Estradiol facilitates urate excretion by reducing GLUT9 expression via ERβ/TMEM106B/PI3K/AKT1 pathway in renal tubular epithelial cells

Aim: Gout is the chronic manifestation of hyperuricemia triggered by urate precipitation in joints and tendons, affecting 41 million adults worldwide. Promoting excretion of urate is the most important strategy for treating gout. To date, there is still no effective method for facilitating urate excretion. The uricosuric effect of estradiol (E2) has been uncovered, yet the precise mechanism remains unclear. This study aims to investigate the mechanism of E2 promoting urate excretion.
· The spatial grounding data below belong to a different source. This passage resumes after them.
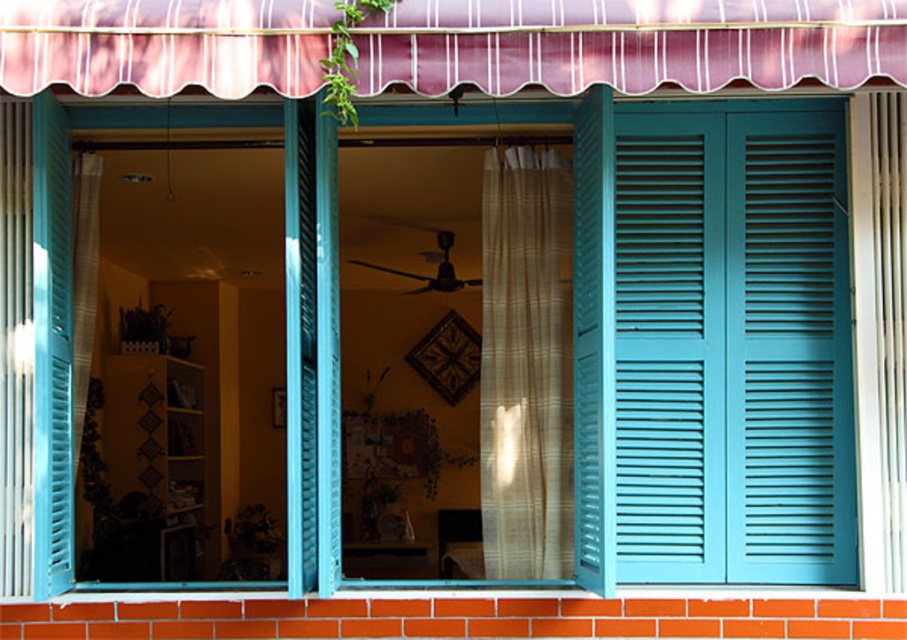 Question: From the image, what is the correct spatial relationship of translucent beige curtain at center in relation to white sheer curtain at right?

Choices:
 (A) above
 (B) below

Answer: (B)

Question: Is white sheer curtain at right to the left of translucent fabric curtain at left from the viewer's perspective?

Choices:
 (A) no
 (B) yes

Answer: (A)

Question: Which object is positioned closest to the white sheer curtain at right?

Choices:
 (A) translucent beige curtain at center
 (B) teal matte shutters at right

Answer: (B)

Question: Which of the following is the farthest from the observer?

Choices:
 (A) translucent fabric curtain at left
 (B) translucent beige curtain at center
 (C) white sheer curtain at right

Answer: (B)

Question: Estimate the real-world distances between objects in this image. Which object is farther from the teal matte shutters at right?

Choices:
 (A) translucent fabric curtain at left
 (B) white sheer curtain at right

Answer: (A)

Question: Can you confirm if translucent beige curtain at center is smaller than translucent fabric curtain at left?

Choices:
 (A) yes
 (B) no

Answer: (B) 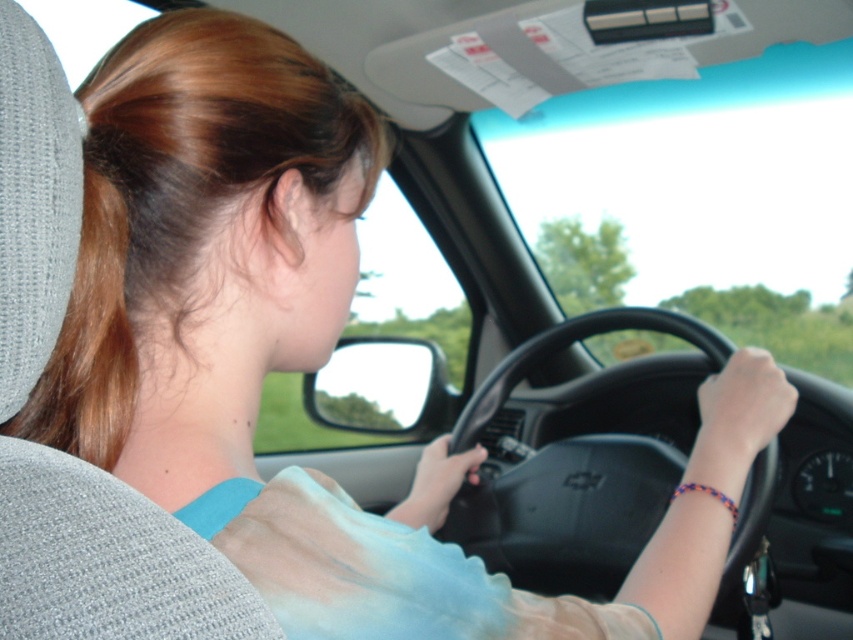 Does point (630, 324) come behind point (119, 352)?

Yes, it is behind point (119, 352).

Who is more forward, (x=647, y=493) or (x=90, y=154)?

Point (x=90, y=154) is in front.

The height and width of the screenshot is (640, 853). I want to click on black matte steering wheel at center, so click(x=567, y=513). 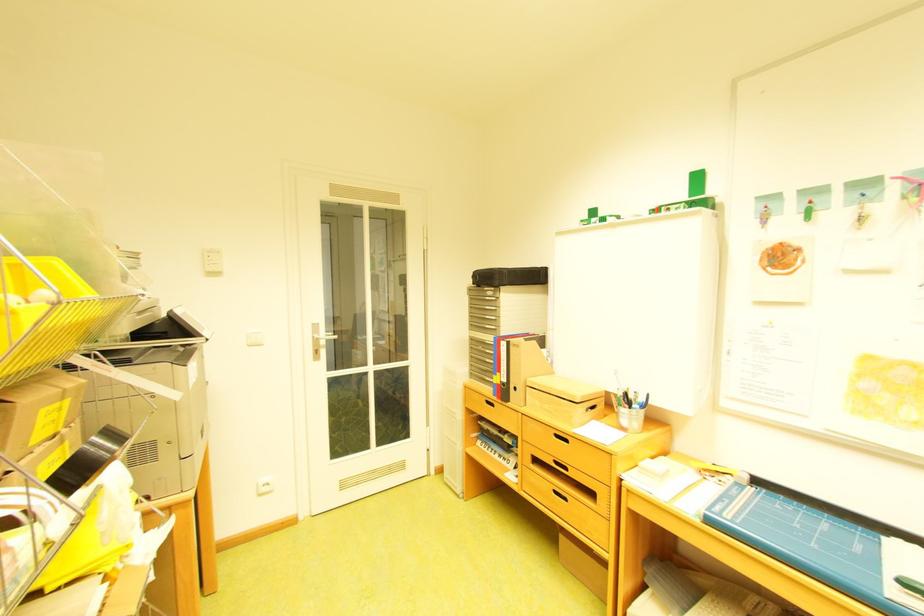 Where would you pull the silver door handle? Please return your answer as a coordinate pair (x, y).

(323, 336) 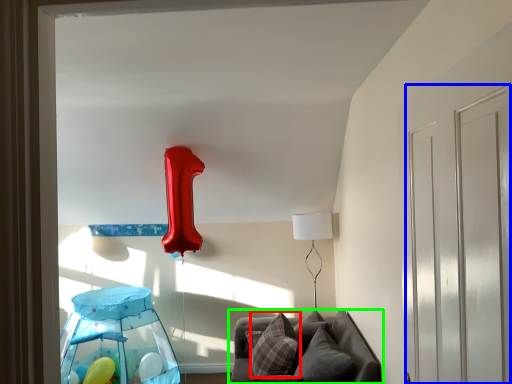 Question: Based on their relative distances, which object is nearer to pillow (highlighted by a red box)? Choose from glass door (highlighted by a blue box) and furniture (highlighted by a green box).

Choices:
 (A) glass door
 (B) furniture

Answer: (B) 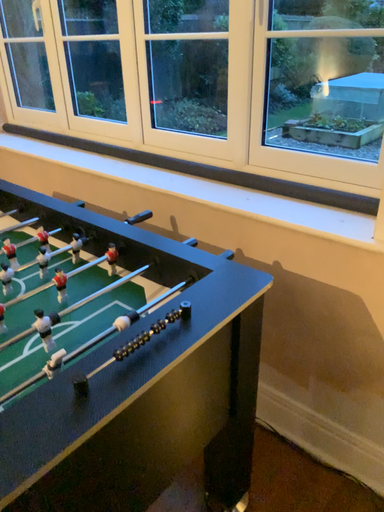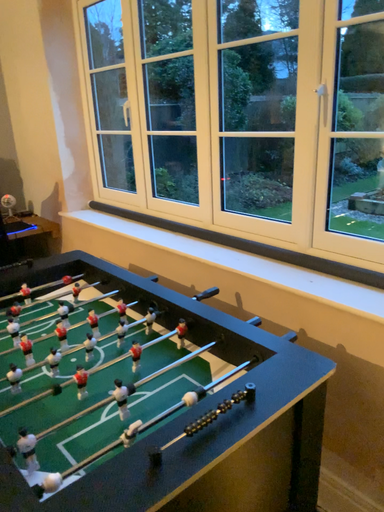 Question: Which way did the camera rotate in the video?

Choices:
 (A) rotated downward
 (B) rotated upward

Answer: (B)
Methods: Immunohistochemistry (IHC) was utilized to detect gene expression in human kidney, RNA Sequencing was used to screen E2-targeted genes in renal tubular epithelial cell line HK-2 cells, co-immunoprecipitation (Co-IP) was utilized to identify protein-protein interaction, and hyperuricemia (HUA) mouse model was established using potassium oxonate and yeast polysaccharide.

Results: E2 facilitates urate excretion by decreasing glucose transporter 9 (GLUT9) expression. Besides, E2 decreases GLUT9 expression by activating transmembrane protein 106B (TMEM106B)/phosphatidylinositol-4,5-bisphosphate 3-kinase (PI3K)/Akt1 serine/threonine kinase 1 (Akt1) via Estrogen receptor β (ERβ) in HK-2 cells. Moreover, E2 blocks urate uptake of HK-2 cells by ERβ/TMEM106B/PI3K/Akt1/GLUT9 pathway in vitro and in vivo.
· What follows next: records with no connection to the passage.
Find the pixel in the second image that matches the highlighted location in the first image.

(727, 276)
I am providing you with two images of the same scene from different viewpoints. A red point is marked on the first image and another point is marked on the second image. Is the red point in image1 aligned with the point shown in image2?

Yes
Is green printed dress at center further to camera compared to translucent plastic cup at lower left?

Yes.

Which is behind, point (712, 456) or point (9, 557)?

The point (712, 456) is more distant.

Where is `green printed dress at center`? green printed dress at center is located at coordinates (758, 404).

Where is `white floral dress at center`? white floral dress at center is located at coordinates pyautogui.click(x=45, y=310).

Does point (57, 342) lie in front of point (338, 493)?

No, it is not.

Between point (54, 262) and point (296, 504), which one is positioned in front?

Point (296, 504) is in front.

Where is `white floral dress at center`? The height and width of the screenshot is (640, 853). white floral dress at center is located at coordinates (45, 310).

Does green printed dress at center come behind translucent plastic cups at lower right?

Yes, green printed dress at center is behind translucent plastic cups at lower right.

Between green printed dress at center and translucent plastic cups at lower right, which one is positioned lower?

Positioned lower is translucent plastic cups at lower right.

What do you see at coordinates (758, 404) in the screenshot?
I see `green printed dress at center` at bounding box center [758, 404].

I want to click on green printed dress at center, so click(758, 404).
Conclusion: These findings reveal that E2 promotes urate excretion by reducing GLUT9 expression via activating ERβ/TMEM106B/PI3K/Akt1 pathway in renal tubular epithelial cells, which provide novel targets and insights for gout treatment.

Estradiol; Estrogen receptor β; GLUT9; Gout; TMEM106B; Urate excretion.